It’s difficult to come up with a star rating for this book. Do you rate it highly as a tale of raw human endurance and the utter refusal to succumb in the face of terrible suffering and injustice? Maybe you rate it highly because in the main, Ani Pachen does not portray herself as a heroine, or impute to herself tactical / strategic / war fighting skills she very clearly did not possess. To the contrary, she is pretty short on “warrior” skills and that is painfully evident in the narrative, and she is extremely forthright about that, where a less honest person might have succumbed to a false and misleading glamorization. Nor does she portray herself as having a particular amount of understanding of the variant of Buddhist teachings that make up her faith. In short, she is profoundly open about her shortcomings, and I think that is one of her greatest strengths, and one of the greatest lessons of this book: survival and resistance in the face of oppression and injustice has to be done with the you that you have, flaws and weaknesses and all.
And so, I gave this book a four and a quarter star rating, on that basis. She was a tremendously strong and resilient woman, who never gave up when it would have been easier to have done so, and never stopped trying to better her spiritual practice, in spite of 20 years of unjust and tortuous imprisonment for daring to try to resist Chinese occupation and destruction of her homeland.
Do I have some mental reservations? A few. I do find at times in the book a sort of credulous supernaturalism that to me is missing the central point of Buddhist teachings - treating “Lord Buddha” as if he were not a man, but a supernatural being who can grant favors and protection - very much in a mode that is analogous to what we see in various Abrahamic faiths. This also manifests in various appeals to various sub-deities to “protect me” from eg discovery, or in the tales of rainbow colored slicks on rivers when holy corpses are disposed of therein. And it manifests in the elevation of the Dalai Lama into another quasi-supernatural being in a way that cannot help but make me think of the extreme reverence some catholic people have for the pope. There is throughout a great deal of superstition and anthropomorphism which is passed off as of cosmic significance: thus, to pick one example, Chinese signal flares fired off after one of Pachen’s friends has been shot by Chinese soldiers pursuing Pachen’s group are not flares, but that person’s spirit.
As a person, a fellow human being, I can understand that the human spirit craves inspiration and something to believe in when injustice and oppression are all around. But to me there is, nevertheless, something mean and threadbare and not especially Buddhist in the simple supernaturalism - not all that different from abrahamic belief in “holy relics,” like the toe bones of saints and nails from the “true cross” and so on. I understand the draw and the appeal. No compassionate person of any belief would kick away a crutch or a life raft from someone who requires these things to survive. And yet it strikes me as the sort of supernatural nonsense that prevents effective action. I cannot help but think Pachen should have been trained a whole lot better, if she was going to be a warrior - I can understand that her father did not raise her as a son and that, presumably, he did not think that such things as tactics and weapons employment principles were appropriate for her female embodiment.

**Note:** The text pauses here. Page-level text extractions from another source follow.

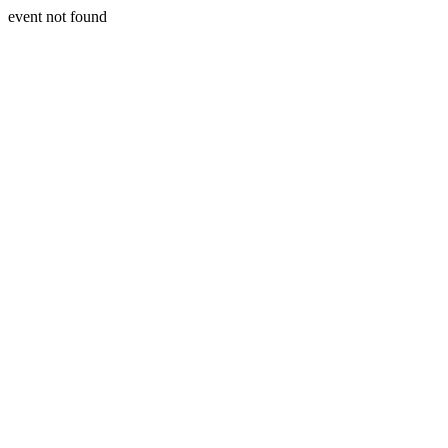
event not found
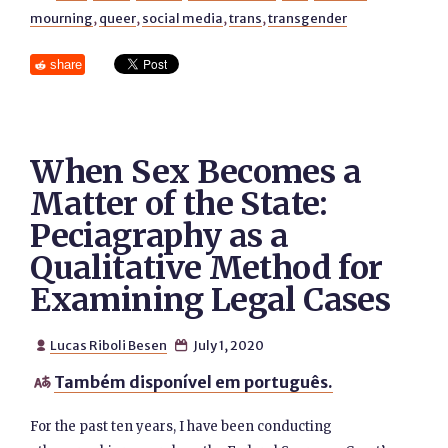
mourning
,
queer
,
social media
,
trans
,
transgender
share
When Sex Becomes a
Matter of the State:
Peciagraphy as a
Qualitative Method for
Examining Legal Cases
Lucas Riboli Besen
July 1, 2020


Também disponível em português.

For the past ten years, I have been conducting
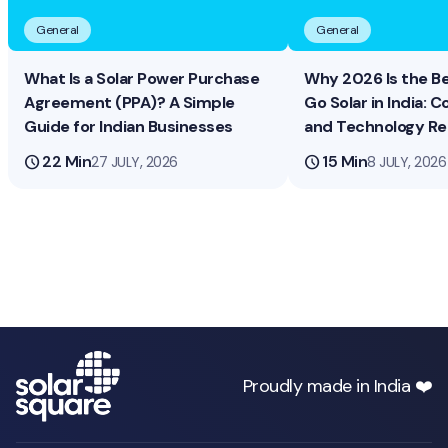
General
General
What Is a Solar Power Purchase
Why 2026 Is the B
Agreement (PPA)? A Simple
Go Solar in India: Co
Guide for Indian Businesses
and Technology R
schedule
22 Min
schedule
15 Min
27 JULY, 2026
8 JULY, 2026
Proudly made in India ❤️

And yet: such things aren’t relevant or needed - until they are. The shockingly poor performance of Pachen’s people against Chinese soldiers is understandable given the lack of training and one can certainly admire the attempt they made all the same, in the way one might admire the Polish cavalry that went on horseback against formations of German tanks in 1939, to predictable consequences. Yet the sense of waste and futility is strong. Ancient religions and supernaturalism and superstitions are part of what imbue the world with meaning for some people. But if all they train you for is endurance of oppression - beatings, torture, “struggle sessions” and so on - rivers full of the bodies of those who’ve been murdered or starved to death by oppressors, the ruins of monasteries and the looting and destruction of a people - then there is an emptiness there, a complacency that enables the very injustices that are the main subject of the book. In short: Endurance is an important virtue, but it cannot be the only fruit of a spiritual practice - at least, not if one refers to oneself as a warrior. In that limited but important sense, the title of the book, describing Pachen as a warrior nun - is a bit of a misnomer, in spite of the absolutely tremendous amount of physical and moral courage she showed over a period of decades.
But having said all of that, Pachen has a lot of spiritual insight if you, like me, are a Buddhist practitioner, and I have made note of many examples of it in this book. I have benefitted from getting to know her and hear some of what she had to say. I think you might, too, if you read this book, and I hope you will.